## What is expected:
Pictures in the entries below are excluded; copy only the lines from the one containing "donc face à l'éternel conflit" to the one containing "les stratégies d'enseignement et", both included.

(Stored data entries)
● ● ●
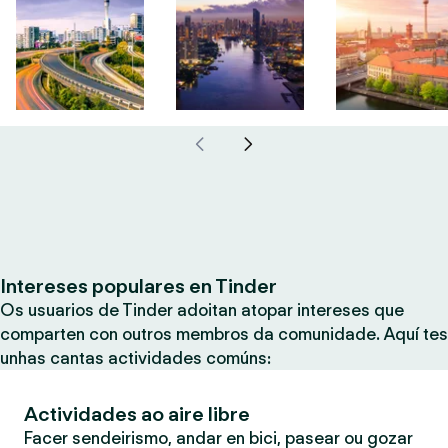
Intereses populares en Tinder
Os usuarios de Tinder adoitan atopar intereses que
comparten con outros membros da comunidade. Aquí tes
unhas cantas actividades comúns:
Actividades ao aire libre
Facer sendeirismo, andar en bici, pasear ou gozar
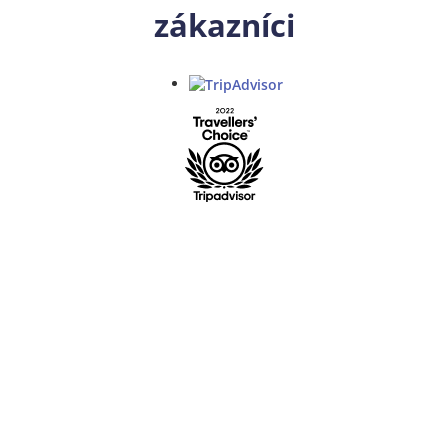
zákazníci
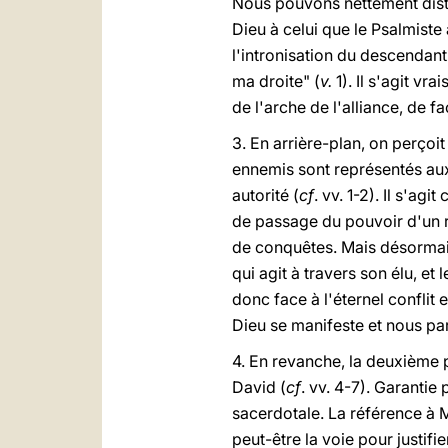
Nous pouvons nettement disti
Dieu à celui que le Psalmist
l'intronisation du descendant 
ma droite" (
v.
1). Il s'agit vr
de l'arche de l'alliance, de 
3. En arrière-plan, on perçoi
ennemis sont représentés aux
autorité (
cf
. vv. 1-2). Il s'ag
de passage du pouvoir d'un roi
de conquêtes. Mais désormais,
qui agit à travers son élu, e
donc face à l'éternel conflit 
Dieu se manifeste et nous par
4. En revanche, la deuxième p
David (
cf
. vv. 4-7). Garantie
sacerdotale. La référence à M
peut-être la voie pour justifi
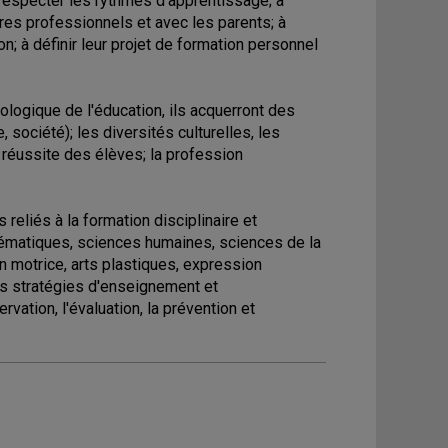
à respecter les rythmes d'apprentissage; à
tres professionnels et avec les parents; à
; à définir leur projet de formation personnel
ologique de l'éducation, ils acquerront des
société); les diversités culturelles, les
la réussite des élèves; la profession
reliés à la formation disciplinaire et
hématiques, sciences humaines, sciences de la
on motrice, arts plastiques, expression
les stratégies d'enseignement et
vation, l'évaluation, la prévention et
● ● ●
## Expected answer:
donc face à l'éternel conflit 
Dieu se manifeste et nous par
4. En revanche, la deuxième p
David (
cf
. vv. 4-7). Garantie
sacerdotale. La référence à M
peut-être la voie pour justifi
à respecter les rythmes d'apprentissage; à
tres professionnels et avec les parents; à
; à définir leur projet de formation personnel
ologique de l'éducation, ils acquerront des
société); les diversités culturelles, les
la réussite des élèves; la profession
reliés à la formation disciplinaire et
hématiques, sciences humaines, sciences de la
on motrice, arts plastiques, expression
les stratégies d'enseignement et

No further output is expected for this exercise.